Letty uttered a whimper of fright, and clutched her sister-in-law, saying on a rising note of panic: “What must we do? What will happen to us? Oh, Nell, we are being held up! Why don’t those cowards of footmen do something? This is all Dysart’s fault! Will they murder us? Oh, I wish we hadn’t come!”
Nell was not feeling very brave herself, but she was made of sterner stuff than this, and managed to reply with very creditable command over her voice: “Nonsense! Of course they will not murder us, though I am afraid they will take our jewels. Thank God I am not wearing the Cardross necklace, or my precious sapphires!”
“Give them everything!” begged Letty, her teeth chattering. “I feel sick with apprehension, and I am sure I shall faint! What is the use of taking footmen, when they do nothing to protect us? I shall tell Giles, and he will turn them off directly! He ought to be here: he had no right to go off to Merion, when he might have known—”
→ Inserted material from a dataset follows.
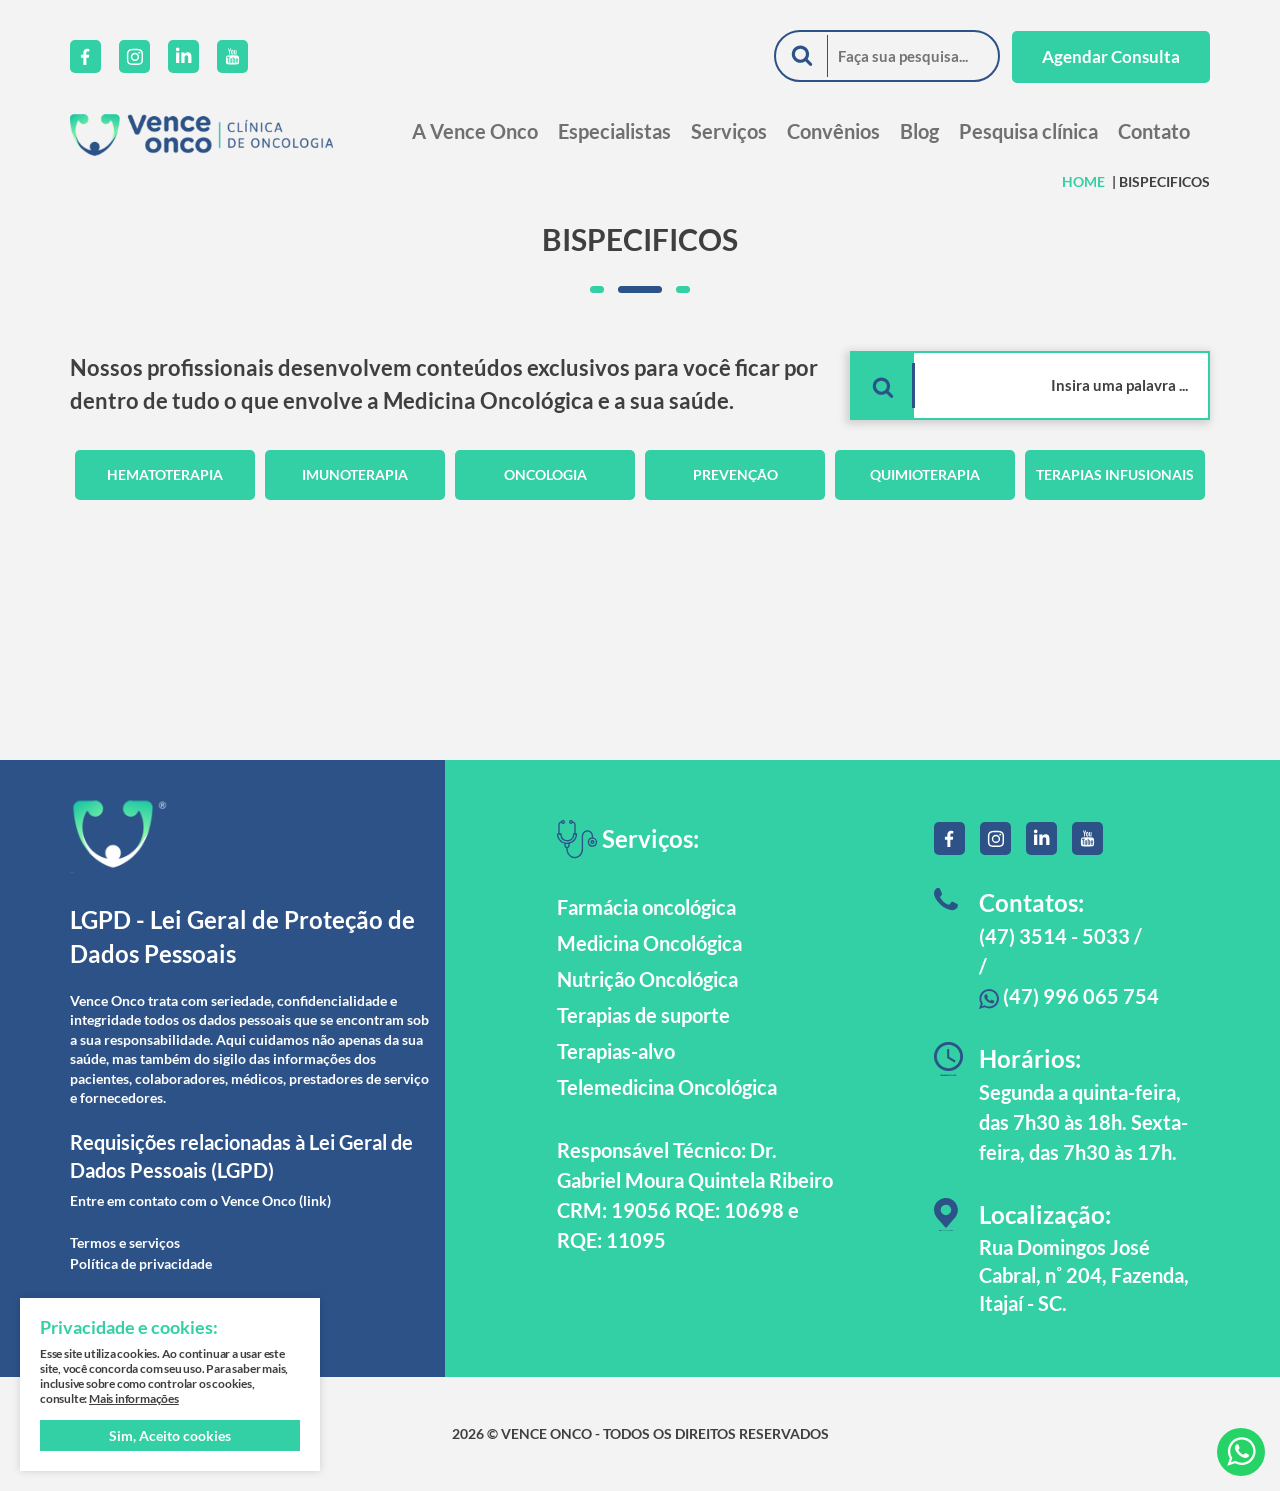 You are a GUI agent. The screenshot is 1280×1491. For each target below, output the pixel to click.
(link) (315, 1200)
“Oh, do, pray, hold your tongue, Letty!” interrupted Nell, exasperated. “I wonder you should not have more pride than to let the wretches see you are afraid! And as for the footmen, what could the poor men do against armed ruffians? They are not carrying pistols! I don’t suppose they ever dreamed we should be held up on the road to Chiswick, of all places! Oh, dear, it sounds as if there were several of them! I do hope they will be satisfied with our jewels, and not wish to ransack the carriage for a strong-box!”